Adjust the voltage so that the events appear on the lower left and right quadrants of the FL1 versus FL2 plot. Then, apply this compensation matrix to all three sample files. Now, run the orange plus inducer sample.
Adjust the voltage so that the events appear on the upper and lower left quadrants of the FL1 versus FL2 plot, then apply this compensation matrix to all three sample files. Check each compensation file and ensure that unstained, untreated events appear on the lower left quadrant, the green plus inducer events appear on the lower left and right quadrants, and the orange plus inducer events appear on the upper and lower left quadrants of the FL1 versus FL2 plot. Then, apply the compensation matrix to all of the experimental sample files.
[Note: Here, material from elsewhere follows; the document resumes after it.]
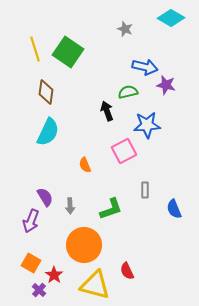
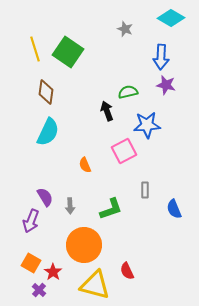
blue arrow: moved 16 px right, 10 px up; rotated 80 degrees clockwise
red star: moved 1 px left, 3 px up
Once manual compensation has been performed and an experimental template has been obtained, move on to the experimental samples. Before treating the cells with a positive inducer or conducting FC-gamma receptor cell stimulation, mark which tubes will get an ROS inhibitor. Treat these cells with the ROS inhibitor at least 30 minutes prior to the positive inducer or FC-gamma receptor stimulation by adding one microliter of the inhibitor to 200 microliters of resuspended cells for a final concentration of five millimolar.
For unstimulated cells, treat the cells with 200 microliters of the 2X probe solution without any stimulus added to the 200 microliters of cell suspension labeled stained, unstimulated. For positive controls, treat the cells with 200 microliters of the 2X positive inducer solution to 200 microliters of cell suspension labeled positive inducer or positive inducer plus inhibitor. Finally, for cells stimulated by FC-gamma receptor crosslinking, treat them with 200 microliters of the 2X BSA solution added to 200 microliters of the cell suspension labeled FC-gamma receptor crosslinking or FC-gamma receptor crosslinking plus inhibitor.
Incubate the cells for 30 minutes in the dark. Following incubation, analyze the samples in the order in which they were stimulated, using the flow cytometer and the analysis templates generated during the initial compensation steps. The data shown here demonstrate the flow cytometric detection of reactive oxygen species production resulting from stimulation of macrophages through the FC-gamma receptor.
There is a marked increase in FL1 and FL2 fluorescence when cells are stimulated with FC-gamma receptor crosslinking agent. When cells were treated with the reactive oxygen species inhibitor prior to FC-gamma receptor crosslinking, this increased fluorescence is brought back to basal levels. In contrast, these dot plots present an unsuccessful experiment, where suboptimal reactive oxygen species production as a result of FC-gamma receptor stimulation was observed.
To highlight the large differences between the expected percentages, or MFI increases, this data shows what samples with a minimal increase in FL1 and FL2 fluorescence looks like. The current protocol utilizes a 24-hour priming step. When comparing a 24-hour versus a 48-hour priming time, there was no marked difference in the percentage of cells positive for the green oxidative stress reagent.
However, increasing the priming time to 48 hours did increase the percentage of cells positive for the orange fluorescence. The most important things to remember when performing this procedure is planning ahead, and being consistent about the timing of the assay to get reproducible results.